_Task requirements:_ The answer must consist of every line from the entries that holds the word "sowohl".

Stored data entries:
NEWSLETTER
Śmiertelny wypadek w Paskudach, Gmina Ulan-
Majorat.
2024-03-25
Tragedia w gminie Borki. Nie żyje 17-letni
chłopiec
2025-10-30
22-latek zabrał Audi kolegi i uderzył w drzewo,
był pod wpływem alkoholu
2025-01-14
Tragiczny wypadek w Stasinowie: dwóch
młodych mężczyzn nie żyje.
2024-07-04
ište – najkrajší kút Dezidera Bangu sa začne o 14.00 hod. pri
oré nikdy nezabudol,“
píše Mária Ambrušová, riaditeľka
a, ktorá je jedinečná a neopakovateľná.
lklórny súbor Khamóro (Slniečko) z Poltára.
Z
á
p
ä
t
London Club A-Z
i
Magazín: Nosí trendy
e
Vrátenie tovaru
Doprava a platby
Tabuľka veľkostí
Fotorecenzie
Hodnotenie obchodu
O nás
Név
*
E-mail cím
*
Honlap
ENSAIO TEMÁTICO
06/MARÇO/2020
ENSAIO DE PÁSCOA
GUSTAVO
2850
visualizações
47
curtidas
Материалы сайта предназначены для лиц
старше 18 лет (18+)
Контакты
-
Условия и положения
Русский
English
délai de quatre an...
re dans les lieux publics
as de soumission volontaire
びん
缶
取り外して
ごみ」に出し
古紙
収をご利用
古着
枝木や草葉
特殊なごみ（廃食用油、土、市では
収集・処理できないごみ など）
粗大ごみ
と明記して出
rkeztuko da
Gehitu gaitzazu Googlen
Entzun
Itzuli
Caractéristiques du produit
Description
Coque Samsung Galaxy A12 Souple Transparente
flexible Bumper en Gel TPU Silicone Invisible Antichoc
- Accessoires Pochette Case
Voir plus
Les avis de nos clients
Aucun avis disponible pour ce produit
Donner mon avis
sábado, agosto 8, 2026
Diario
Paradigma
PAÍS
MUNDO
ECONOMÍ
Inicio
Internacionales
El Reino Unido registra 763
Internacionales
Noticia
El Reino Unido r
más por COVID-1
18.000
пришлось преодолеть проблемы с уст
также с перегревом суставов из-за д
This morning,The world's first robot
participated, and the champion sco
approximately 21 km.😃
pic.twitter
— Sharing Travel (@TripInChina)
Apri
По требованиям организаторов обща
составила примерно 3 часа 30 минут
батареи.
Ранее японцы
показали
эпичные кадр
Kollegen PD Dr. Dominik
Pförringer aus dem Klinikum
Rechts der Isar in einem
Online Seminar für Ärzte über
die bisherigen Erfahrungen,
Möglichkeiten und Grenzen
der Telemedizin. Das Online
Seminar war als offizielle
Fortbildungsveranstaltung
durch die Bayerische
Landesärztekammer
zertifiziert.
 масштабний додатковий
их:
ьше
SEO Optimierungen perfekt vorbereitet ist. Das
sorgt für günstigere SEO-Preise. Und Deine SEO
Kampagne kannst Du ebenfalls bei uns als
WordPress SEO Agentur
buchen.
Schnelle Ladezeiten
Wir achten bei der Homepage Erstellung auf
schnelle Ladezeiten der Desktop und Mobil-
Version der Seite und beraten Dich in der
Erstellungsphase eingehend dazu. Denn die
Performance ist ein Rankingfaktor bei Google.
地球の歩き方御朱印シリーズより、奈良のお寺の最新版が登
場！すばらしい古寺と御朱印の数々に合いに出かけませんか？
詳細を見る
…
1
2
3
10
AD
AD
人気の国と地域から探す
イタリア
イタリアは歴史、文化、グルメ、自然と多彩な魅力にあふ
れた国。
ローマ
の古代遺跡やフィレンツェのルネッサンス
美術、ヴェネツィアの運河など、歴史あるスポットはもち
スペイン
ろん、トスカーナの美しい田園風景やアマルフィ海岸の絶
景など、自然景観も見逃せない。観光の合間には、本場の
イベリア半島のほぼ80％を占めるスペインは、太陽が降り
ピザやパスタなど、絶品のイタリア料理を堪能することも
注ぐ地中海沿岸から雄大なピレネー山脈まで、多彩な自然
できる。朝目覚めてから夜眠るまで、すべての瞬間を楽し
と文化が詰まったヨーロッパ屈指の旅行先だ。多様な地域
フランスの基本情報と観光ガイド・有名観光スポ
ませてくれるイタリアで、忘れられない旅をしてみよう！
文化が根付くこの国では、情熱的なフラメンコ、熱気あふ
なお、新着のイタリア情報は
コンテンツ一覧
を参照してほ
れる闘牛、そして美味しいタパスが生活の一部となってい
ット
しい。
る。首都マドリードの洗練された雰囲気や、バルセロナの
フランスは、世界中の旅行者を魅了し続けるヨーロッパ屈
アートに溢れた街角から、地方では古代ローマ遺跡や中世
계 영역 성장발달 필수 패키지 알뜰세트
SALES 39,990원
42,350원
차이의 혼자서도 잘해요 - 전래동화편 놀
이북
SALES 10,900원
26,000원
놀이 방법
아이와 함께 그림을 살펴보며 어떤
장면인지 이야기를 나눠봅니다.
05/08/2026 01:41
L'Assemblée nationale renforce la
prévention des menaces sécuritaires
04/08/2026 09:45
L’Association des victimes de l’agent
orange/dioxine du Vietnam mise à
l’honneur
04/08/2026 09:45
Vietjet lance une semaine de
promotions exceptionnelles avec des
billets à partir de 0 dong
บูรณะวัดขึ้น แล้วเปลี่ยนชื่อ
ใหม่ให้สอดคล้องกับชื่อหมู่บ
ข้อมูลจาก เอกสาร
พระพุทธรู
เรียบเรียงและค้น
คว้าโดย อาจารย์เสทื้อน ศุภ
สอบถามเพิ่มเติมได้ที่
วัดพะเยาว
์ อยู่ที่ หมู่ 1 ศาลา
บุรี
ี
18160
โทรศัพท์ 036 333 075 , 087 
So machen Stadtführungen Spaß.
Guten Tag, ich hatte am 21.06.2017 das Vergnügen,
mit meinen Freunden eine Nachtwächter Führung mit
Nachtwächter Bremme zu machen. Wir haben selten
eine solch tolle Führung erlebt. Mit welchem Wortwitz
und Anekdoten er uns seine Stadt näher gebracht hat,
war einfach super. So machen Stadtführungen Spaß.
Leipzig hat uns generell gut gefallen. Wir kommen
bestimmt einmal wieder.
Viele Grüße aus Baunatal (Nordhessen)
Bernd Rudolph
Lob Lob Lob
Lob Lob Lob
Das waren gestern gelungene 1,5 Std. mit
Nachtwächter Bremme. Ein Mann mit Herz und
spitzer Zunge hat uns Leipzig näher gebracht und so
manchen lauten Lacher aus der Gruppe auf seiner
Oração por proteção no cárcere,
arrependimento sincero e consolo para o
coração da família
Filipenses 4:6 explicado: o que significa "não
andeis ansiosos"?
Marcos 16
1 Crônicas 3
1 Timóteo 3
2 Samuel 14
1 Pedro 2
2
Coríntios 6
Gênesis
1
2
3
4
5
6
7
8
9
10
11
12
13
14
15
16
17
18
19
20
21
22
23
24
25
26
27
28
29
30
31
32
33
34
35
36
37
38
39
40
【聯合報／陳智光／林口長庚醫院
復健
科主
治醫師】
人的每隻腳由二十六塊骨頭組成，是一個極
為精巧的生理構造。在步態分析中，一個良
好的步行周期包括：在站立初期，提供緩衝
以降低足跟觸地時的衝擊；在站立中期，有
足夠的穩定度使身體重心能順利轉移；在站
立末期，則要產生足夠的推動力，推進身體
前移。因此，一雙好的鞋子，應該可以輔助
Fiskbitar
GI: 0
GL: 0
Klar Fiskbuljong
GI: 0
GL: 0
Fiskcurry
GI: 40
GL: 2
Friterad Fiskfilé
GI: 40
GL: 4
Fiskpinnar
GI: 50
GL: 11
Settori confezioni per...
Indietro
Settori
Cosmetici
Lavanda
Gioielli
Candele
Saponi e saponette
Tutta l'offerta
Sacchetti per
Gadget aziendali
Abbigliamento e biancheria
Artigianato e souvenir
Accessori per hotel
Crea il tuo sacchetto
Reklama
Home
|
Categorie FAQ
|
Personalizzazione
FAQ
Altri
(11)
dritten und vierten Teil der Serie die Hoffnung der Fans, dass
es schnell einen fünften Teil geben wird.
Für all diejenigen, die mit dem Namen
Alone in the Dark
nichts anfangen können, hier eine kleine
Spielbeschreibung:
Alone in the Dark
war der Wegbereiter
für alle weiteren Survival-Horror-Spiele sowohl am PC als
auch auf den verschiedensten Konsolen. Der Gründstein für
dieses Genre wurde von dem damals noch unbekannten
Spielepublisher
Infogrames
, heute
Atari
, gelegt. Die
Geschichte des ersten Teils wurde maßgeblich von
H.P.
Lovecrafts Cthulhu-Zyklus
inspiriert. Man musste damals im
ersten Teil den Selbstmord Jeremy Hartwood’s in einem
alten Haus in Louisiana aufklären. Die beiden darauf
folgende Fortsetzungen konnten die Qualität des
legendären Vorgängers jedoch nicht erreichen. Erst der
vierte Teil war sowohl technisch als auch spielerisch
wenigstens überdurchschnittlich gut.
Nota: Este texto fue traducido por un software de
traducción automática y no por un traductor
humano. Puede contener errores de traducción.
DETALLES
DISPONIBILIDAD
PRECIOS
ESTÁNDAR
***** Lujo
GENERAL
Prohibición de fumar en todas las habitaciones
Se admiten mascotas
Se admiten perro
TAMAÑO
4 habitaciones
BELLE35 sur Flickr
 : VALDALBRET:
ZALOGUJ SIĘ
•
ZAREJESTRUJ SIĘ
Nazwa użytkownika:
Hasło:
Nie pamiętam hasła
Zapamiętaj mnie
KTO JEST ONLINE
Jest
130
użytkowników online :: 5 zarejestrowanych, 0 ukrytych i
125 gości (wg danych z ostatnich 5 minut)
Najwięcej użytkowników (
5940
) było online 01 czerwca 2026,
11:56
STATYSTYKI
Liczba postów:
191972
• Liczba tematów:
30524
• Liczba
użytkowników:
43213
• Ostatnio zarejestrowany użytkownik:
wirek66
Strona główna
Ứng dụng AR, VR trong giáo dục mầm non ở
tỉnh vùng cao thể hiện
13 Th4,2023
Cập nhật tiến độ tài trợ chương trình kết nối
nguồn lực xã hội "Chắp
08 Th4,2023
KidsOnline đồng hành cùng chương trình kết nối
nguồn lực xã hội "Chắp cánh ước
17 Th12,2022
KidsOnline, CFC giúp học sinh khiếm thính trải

_Exercise result:_
für alle weiteren Survival-Horror-Spiele sowohl am PC als
vierte Teil war sowohl technisch als auch spielerisch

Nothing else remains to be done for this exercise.